After briefly touching on the intellectual atmosphere in which Donne worked, I will proceed to examine the Ovidian and Petrarchan traditions in Donne’s amatory lyrics, and their respective contributions to his philosophy of love. The subject of Petrarchism was “love,” of course, emotional and spiritual love “conceived as a noble way of life, and the lover as an aristocrat of feeling” (Guss 49). Donne’s development in his profane poetry of the nobility and aristocracy of Petrarchan love was by means of these essential themes including, . . . he proem, the initiation of love [“The Good Morrow”] , the complaint against the lady’s obduracy [“Twickenham Garden”], the expression of sorrow at parting [“The Expiration”], the remonstrance against the god Love [Love’s Exchange”], the elegy on the lady’s death [“A Nocturnal upon St. Lucy’s Day, being the shortest day”], and the renunciation of love [“Farewell to Love”]. Other common themes are the lady’s eyes, her hair, her illness [“The Fever”], the dream [“The Dream”], the token [“A Jet Ring Sent”], the anniversary of love [“The Anniversary”], and the definition of love [“Negative Love”].

How can a man and a woman achieve a love which is not based on rank sensuality, and yet which recognizes human physicality and ascribes a proper role and function to the body? How can a man and woman love one another with deep spiritual intensity and soulful devotion, and yet at the same time stop short of romantic or emotional idolatry? How can both components of humanity—body and soul—be brought together into a happy synthesis to create a love that eschews the problems of Ovidian immorality and Petrarchan idolatry, but is rather ordinate and rightly ordered?

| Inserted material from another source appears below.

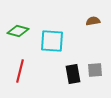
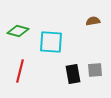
cyan square: moved 1 px left, 1 px down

The answers to these questions and the resolution of these tensions are found in Donne’s concept of idealized love generated largely under the influence of a Christian Platonism which establishes the sine qua non of his philosophy of love. It is a philosophy of love that seeks to balance the roles and establish right relations between both body and soul. Donne’s perspective is an attempt at integration, at wholeness, a striving at the reconciliation of opposing, dialectical forces.

It seems that ever since the fall of humanity, life has been characterized by division and fragmentation: God vs. man, heaven vs. earth, man vs. woman, body vs. soul, action vs. contemplation, theory vs. practice, and so on. Donne seeks to heal and harmonize at least one aspect of a divided world: his view is body and soul, not body or soul. He defines and describes the component parts of love in light of the comprehensive nature of humanity. His position would seem to answer the questions and resolve the tensions created by the Ovidian and Petrarchan traditions in his love poetry.

It would avoid the Ovidian problem of sexual immorality, and Petrarchan problem of romantic idolatry. Love is powerful, and it may very well abuse the body or the soul in its quest for satisfaction. But it can be rightly ordered as well. Donne’s outlook finds an appropriate place for both the body and the soul in a rightly ordered love. When coupled with his devotional poetry, the pattern indeed becomes complete, for it is in the love of God, which is the highest of all love, that human love itself finds its meaning and final reference point.

If it is true that all human love has as its source and meaning in the very love of God, then there must be a reciprocal relationship between these two forms of love, the infinite and the finite. God’s love validates human love, and human love reflects and images God’s. There is an intimate connection between love both human and divine. This would certainly be true in Donne’s Christian Platonism in which all things on earth, including human love, are a reflection of and point to things in heaven.